A son to a journalist and diehard democrat father and a schoolteacher mother, Robert Lee Frost was born in 1874 at San Francisco in the state of California, and passed on in mid 20th century in the year 1963 (Waggoner 87). He lost his father, William Frost, at a tender age of eleven years and his mother, Isabelle Moody, who had stopped teaching, took over as the breadwinner of the family. This meant that she had to return to her teaching career to ensure that she was able to support the family. Frost’s family lived in Lawrence in Massachusetts at the farm of Robert Frost’s grandfather, William Prescott Frost. William schooled Robert Frost and in 1892, Robert graduated from high school.

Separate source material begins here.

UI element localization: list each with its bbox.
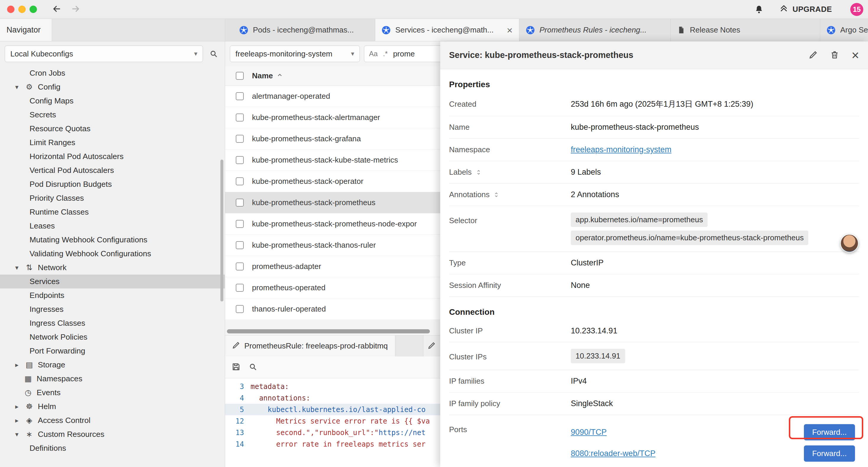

After graduating from high school, Frost enrolled to Dartmouth College for the next several months. However, owing to the family background hardships, he chose to do odd jobs and was employed in diverse sectors over a period of ten years from the time he was enrolled at Dartmouth. He worked in a textile mill and also as a teacher of Latin at the school where his mother taught in Methuen, in Massachusetts. It was also during this period that he started his passion, poetry; and one of his early works, “My Butterfly”, was published by the New York Independent in the year 1894. Within that period, he privately printed five other poems and continued teaching Latin. He also had magazines published his works. Frost wrote poems about love, and in the year 1895, he was love struck and married Elinor White, who was his former schoolmate and together they were blessed with six children.
Between 1897 and 1899, Frost attended Harvard University, but he left the university without graduating and resumed his menial jobs. Frost shifted to New Hampshire, where he earned his living as a farmer, a teacher, and as a cobber. He continued to pen his poems while looking for newspapers and magazines to publish them. He even sent them to The Atlantic Monthly, but they were turned down with The Atlantic Monthly citing that they did not have a place for his rigorous verse, which was an insult to the way Frost had formatted his works, which were short and terse poems.
Frost sold his farm and together with his wife and his children moved to England in 1912. While in England, he published the first collection of his poems, “A Boy’s will”, at an advanced age of 39 years. This collection, and the many more that followed, depicted the human tragedies and fears that he had faced from the time of his younger years, how he reacted to the challenges and complexities of his life, and how he ultimately resigned to those burdens and hardships. “A Boy’s will” was immediately followed by the release of another collection, “North Boston”, which hit the world headlines and propelled Frost to global recognition in literature works. This collection contained some of his best-known works and it gained international reputation. Some of the poems contained in this collection were “Home Burial”, “Mending wall”, “After Apple Picking” as well as the “The Wood-pile”. As was his poetry trend, these poems derived most of their theme from Frost’s life: his everyday jobs, his recurrent losses and well as his loneliness.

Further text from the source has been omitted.